Logistic Regression:

  • Residuals are binomial
  • Model predicts probability of Y = 1 (\(\pi\)). Link function is logit (or log-odds; A transformation of these predicted probabilities).
    • \(ln(\frac{\pi}{1-\pi}) = b_0 + b_1X_1 + ... + b_kX_k\)
    • It is still a linear (on \(X\)) model

Logs and Exponentials

You are likely familiar with logs using base 10.

log10(10)
[1] 1
log10(100)
[1] 2
log10(1000)
[1] 3
log10(1)
[1] 0
log10(15)
[1] 1.176091
log10(0)
[1] -Inf
log10(.1)
[1] -1

The natural log (often abbreviated ln) is similar but uses base \(e\) (approx 2.718) rather than base 10.

log(2.718282)
[1] 1
log(10)
[1] 2.302585
log(1)
[1] 0
log(0)
[1] -Inf

The inverse of the natural log is the exponential function: exp().

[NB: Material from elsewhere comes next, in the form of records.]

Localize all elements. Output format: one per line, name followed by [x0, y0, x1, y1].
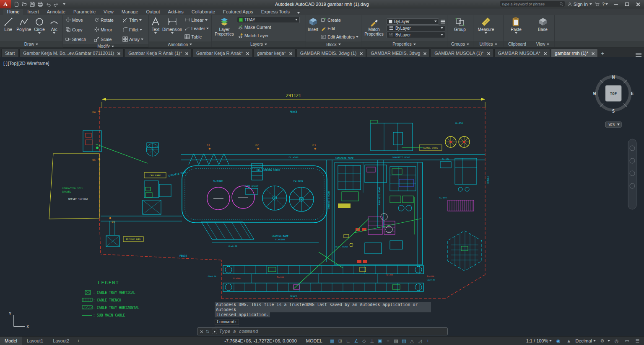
transparency-icon[interactable]: ▨: [392, 337, 400, 345]
fillet-button[interactable]: Fillet: [122, 26, 148, 33]
minimize-button[interactable]: [610, 0, 621, 8]
panel-title-clipboard[interactable]: Clipboard: [504, 41, 531, 47]
layer-dropdown[interactable]: TRAY: [237, 17, 300, 23]
plot-icon[interactable]: [36, 1, 44, 8]
file-tab[interactable]: gambar kerja*: [253, 49, 295, 57]
circle-button[interactable]: Circle: [33, 16, 46, 40]
close-button[interactable]: [632, 0, 643, 8]
selection-cycling-icon[interactable]: ▤: [400, 337, 408, 345]
drawing-canvas[interactable]: 291121 FENCE FENCE FENCE FENCE 04 05 06 …: [0, 57, 644, 336]
model-tab[interactable]: Model: [0, 337, 22, 345]
edit-attributes-button[interactable]: Edit Attributes: [320, 33, 359, 41]
linetype-dropdown[interactable]: ByLayer: [387, 32, 445, 38]
units-dropdown[interactable]: Decimal: [575, 338, 596, 343]
snap-mode-icon[interactable]: ⊞: [337, 337, 344, 345]
open-file-icon[interactable]: [21, 1, 28, 8]
arc-button[interactable]: Arc: [48, 16, 61, 40]
lineweight-dropdown[interactable]: ByLayer: [387, 25, 445, 31]
file-tab-active[interactable]: gambar rmh (1)*: [551, 49, 598, 57]
command-close-icon[interactable]: [200, 330, 203, 332]
trim-button[interactable]: Trim: [122, 16, 148, 24]
new-file-icon[interactable]: [13, 1, 20, 8]
file-tab[interactable]: Gambar Kerja M. Bo...ev.Gambar 07112011): [19, 49, 124, 57]
model-space-toggle[interactable]: MODEL: [303, 338, 326, 343]
leader-button[interactable]: Leader: [184, 24, 210, 32]
new-drawing-tab-button[interactable]: +: [599, 49, 606, 57]
tab-close-icon[interactable]: [360, 52, 362, 54]
tab-home[interactable]: Home: [3, 9, 23, 15]
qat-customize-icon[interactable]: [60, 1, 68, 8]
file-tab[interactable]: GAMBAR MEDIS. 3dwg (1): [296, 49, 366, 57]
tab-annotate[interactable]: Annotate: [43, 9, 69, 15]
tab-addins[interactable]: Add-ins: [164, 9, 187, 15]
save-icon[interactable]: [29, 1, 36, 8]
clean-screen-icon[interactable]: ▭: [623, 337, 631, 345]
panel-title-annotation[interactable]: Annotation: [149, 41, 211, 47]
dynamic-input-icon[interactable]: +: [424, 337, 431, 345]
command-input[interactable]: [219, 329, 445, 334]
recent-commands-icon[interactable]: [212, 329, 217, 334]
search-input[interactable]: [501, 2, 559, 6]
vp-minimize-control[interactable]: [-]: [3, 61, 8, 66]
create-block-button[interactable]: Create: [320, 16, 359, 24]
file-tab[interactable]: GAMBAR MEDIS. 3dwg: [367, 49, 430, 57]
layout1-tab[interactable]: Layout1: [22, 337, 48, 345]
navigation-bar[interactable]: [628, 139, 636, 209]
tab-close-icon[interactable]: [592, 52, 594, 54]
tab-close-icon[interactable]: [185, 52, 187, 54]
panel-title-draw[interactable]: Draw: [0, 41, 62, 47]
autoscale-icon[interactable]: ▲: [565, 337, 572, 345]
file-tab[interactable]: Gambar Kerja R Anak (1)*: [125, 49, 192, 57]
viewcube[interactable]: N W E S TOP: [593, 75, 634, 114]
tab-collaborate[interactable]: Collaborate: [188, 9, 219, 15]
undo-icon[interactable]: [44, 1, 52, 8]
panel-title-layers[interactable]: Layers: [212, 41, 306, 47]
grid-icon[interactable]: ▦: [329, 337, 336, 345]
file-tab[interactable]: Gambar Kerja R Anak*: [192, 49, 252, 57]
tab-close-icon[interactable]: [246, 52, 248, 54]
move-button[interactable]: Move: [65, 16, 91, 24]
annotation-visibility-icon[interactable]: ◉: [555, 337, 562, 345]
match-properties-button[interactable]: Match Properties: [363, 16, 385, 40]
customize-icon[interactable]: ☰: [634, 337, 641, 345]
polyline-button[interactable]: Polyline: [16, 16, 31, 40]
mirror-button[interactable]: Mirror: [93, 26, 120, 33]
wcs-dropdown[interactable]: WCS: [605, 122, 621, 127]
panel-title-utilities[interactable]: Utilities: [473, 41, 503, 47]
text-button[interactable]: Text: [151, 16, 161, 41]
annotation-scale[interactable]: 1:1 / 100%: [526, 338, 552, 343]
help-icon[interactable]: ?: [602, 2, 608, 7]
panel-title-groups[interactable]: Groups: [447, 41, 473, 47]
maximize-button[interactable]: [621, 0, 632, 8]
ribbon-minimize-icon[interactable]: [294, 12, 303, 15]
copy-button[interactable]: Copy: [65, 26, 91, 33]
tab-close-icon[interactable]: [487, 52, 489, 54]
tab-close-icon[interactable]: [544, 52, 546, 54]
tab-view[interactable]: View: [100, 9, 117, 15]
vp-view-control[interactable]: [Top]: [8, 61, 18, 66]
tab-overflow-icon[interactable]: [636, 53, 641, 57]
isolate-objects-icon[interactable]: ◎: [613, 337, 620, 345]
object-snap-icon[interactable]: ▣: [377, 337, 384, 345]
linear-button[interactable]: Linear: [184, 16, 210, 24]
file-tab-start[interactable]: Start: [1, 49, 18, 57]
tab-express-tools[interactable]: Express Tools: [257, 9, 293, 15]
search-icon[interactable]: [559, 2, 564, 6]
polar-tracking-icon[interactable]: ∠: [353, 337, 360, 345]
rotate-button[interactable]: Rotate: [93, 16, 120, 24]
tab-close-icon[interactable]: [289, 52, 291, 54]
layout2-tab[interactable]: Layout2: [48, 337, 74, 345]
line-button[interactable]: Line: [2, 16, 15, 40]
edit-block-button[interactable]: Edit: [320, 24, 359, 32]
panel-title-block[interactable]: Block: [306, 41, 361, 47]
layer-properties-button[interactable]: Layer Properties: [213, 16, 235, 40]
base-button[interactable]: Base: [533, 16, 553, 40]
tab-output[interactable]: Output: [143, 9, 164, 15]
redo-icon[interactable]: [52, 1, 60, 8]
isodraft-icon[interactable]: ◇: [361, 337, 368, 345]
file-tab[interactable]: GAMBAR MUSOLA*: [494, 49, 550, 57]
table-button[interactable]: Table: [184, 33, 210, 41]
dimension-button[interactable]: Dimension: [162, 16, 182, 41]
new-layout-button[interactable]: +: [74, 338, 83, 343]
lineweight-display-icon[interactable]: ≡: [384, 337, 392, 345]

  • This function simply raises \(e\) to the power of \(X\) (whatever value you provide).
  • Logistic regression uses natural logs and exponentials for the transformations that connect \(\hat{Y}\) with \(X\)s.
exp(1)
[1] 2.718282
exp(2)
[1] 7.389056
exp(0)
[1] 1
exp(-1)
[1] 0.3678794

This is the model we are fitting for logistic regression.

  • \(ln(\frac{\pi}{1-\pi}) = b_0 + b_1X_1 + ... + b_kX_k\)


We can manipulate the formula to isolate \(\pi\) on one side such that it predicts the probability (\(\pi\)) of \(Y = 1\) as a function of \(X\)s.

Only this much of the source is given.